Para o economista, as pessoas que estão afirmando que o Brasil vive uma crise fiscal, “não estão falando em nome da ciência, não estão falando em nome do interesse público, elas estão falando em nome de mais de R$ 700 bilhões que são transferidos de toda a sociedade brasileira para os rentistas”. Segundo dados do BC, em doze meses até maio de 2024, R$ 781,6 bilhões foram gastos com os juros da dívida pública.
Oreiro defende pôr em lei que o real seja a única moeda em todos os contratos vigentes na economia brasileira.

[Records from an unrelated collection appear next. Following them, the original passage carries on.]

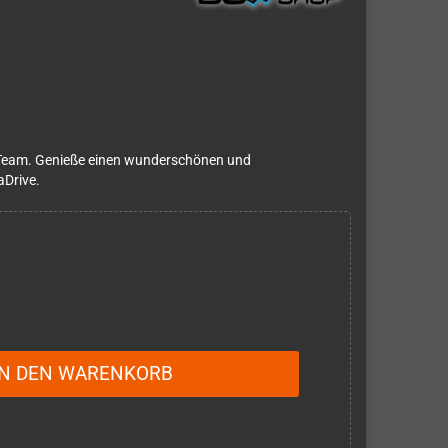
Team. Genieße einen wunderschönen und
aDrive.
IN DEN WARENKORB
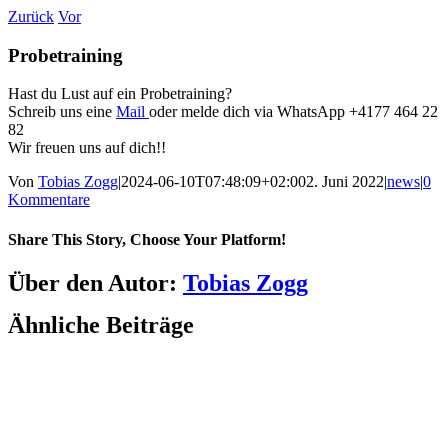
Zum
Zurück
Vor
Inhalt
springen
Probetraining
Hast du Lust auf ein Probetraining?
Schreib uns eine
Mail
oder melde dich via WhatsApp +4177 464 22
82
Wir freuen uns auf dich!!
Von
Tobias Zogg
|
2024-06-10T07:48:09+02:00
2. Juni 2022
|
news
|
0
Kommentare
Share This Story, Choose Your Platform!
Facebook
LinkedIn
WhatsApp
Telegram
Tumblr
Pinterest
Vk
Xing
E-
Über den Autor:
Tobias Zogg
Mail
Ähnliche Beiträge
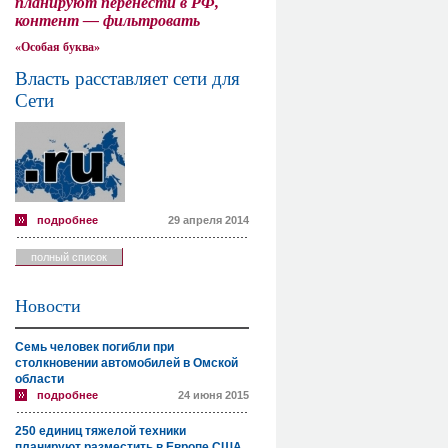
планируют перенести в РФ,
контент — фильтровать
«Особая буква»
Власть расставляет сети для
Сети
подробнее
29 апреля 2014
полный список
Новости
Семь человек погибли при
столкновении автомобилей в Омской
области
подробнее
24 июня 2015
250 единиц тяжелой техники
планируют разместить в Европе США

“É uma proposta que fiz num livro que foi publicado no ano passado. Um capítulo, que eu escrevi com o professor Júlio Fernando Costa Santos, da Universidade Federal de Uberlândia, em que a gente propõe terminar a tarefa inacabada do Plano Real, que é eliminar todos os mecanismos de indexação ainda prevalecentes na economia brasileira. Isso significa pôr em lei que o real tem que ser a única unidade de conta de todos os contratos vigentes na economia brasileira. Se a gente fizer isso, nós vamos reduzir a inércia inflacionária e, então com uma dosagem menor de juros, nós vamos conseguir manter a inflação na meta”.
O economista destaca, ainda, que a desvalorização das moedas dos países latino-americanos está sendo “produzida pela incerteza do comportamento da taxa de juros dos EUA”. De acordo com Oreio, com os dados do desempenho do mercado de trabalho dos Estados Unidos, que foram divulgados ao longo do ano de 2024, criou-se expectativas de que o Banco Central Americano (FED) não irá reduzir os juros este ano.
“Como o mercado americano é o maior mercado do mundo, isso funciona como um grande aspirador de pó que suga a liquidez dos mercados mundiais em direção aos Estados Unidos. Isso é particularmente mais forte nos países da América Latina, que são economias menores, mais frágeis, etc.”, diz o professor da UnB.